I suddenly miss so many people this week. Why doesn't everyone live here? Why do we all have to be friends three, four, five and six hours away? Why? My circle of friends grows smaller the older I get and I wonder whether that is because I have learned that a wise man keeps good company [and so in my quest for wisdom, less friends seems more apropos?], or whether it is because I have learned that the circle that I am included in finds that we are all content with just one another, no need for more or many. Just you is enough. Sounds pleasant, but not very Kingdom minded.

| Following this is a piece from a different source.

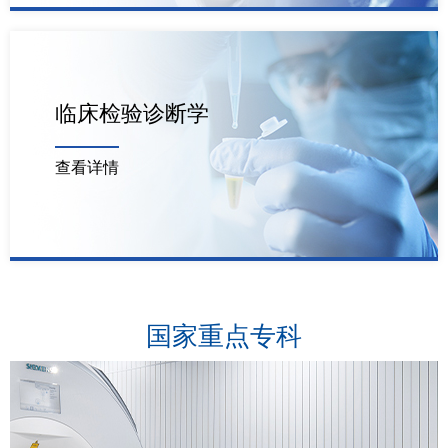
临床检验诊断学
查看详情
国家重点专科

Mrs. Kinnen and PB were talking about shyness and selfishness today. One quoted Elisabeth Elliot telling a story, "Shyness is the height of selfish living." I know she's right, it was the realization of that a year ago that began the shedding of my reclusive and inclusive behavior. I also think that once the shyness has worn off though, once you and I are friends, the tendency to remain just two is so strong. Now while two heads are certainly better than one, I hardly think that Solomon's wisdom was directive to that as an end. Two heads are better than one, but sometimes when we've come to the place where one is so comfortable and two are acceptable, but any more is simply unabidable. Ugh. It makes me sick to think of the selfishness of my heart. I wish so much to not place blame on my personality or my nature. I am redeemed, why do I still have to be an introvert? How can being non-confrontational build relationships instead of walling them off? How can intense dislike of small talk be a positive route to godly honesty? When I find that talking about things like the weather and the newspaper and asking if you'd like to go to lunch becomes a burden, and it is fairly often, I must reconsider my passion for relational discipleship.

Grow me up.

I crumble, and it doesn't take much. Jax and I drove to Potsdam today to buy a White Pine from the firehouse, but on our way stopped to drop off some things at the library. First mistake. There, right inside the door, is a three foot by three foot whiteboard advertising a Book Sale today at Peyton Hall. Few minutes of the final daylight and finding the perfect tree aside, I immediately conjure up all of my choleric marbles and demand we stop at the book sale first. She suggests we eat. I haven't any money to eat. I haven't any money to eat, but I have money to buy books? Yes. I buy:

Letters From An American Farmer - J. Hector St. John de Creveceur
Conjectures of a Guilty Bystander - Thomas Merton
Pilgrim At Tinker Creek - Annie Dillard
The Great Gatsby - F. Scott Fitzgerald
Crooked Little Heart - Anne Lamott
and three quarterlies called Story

All for a whopping five dollars, which, I might add, I couldn't have eaten anything good for anyway.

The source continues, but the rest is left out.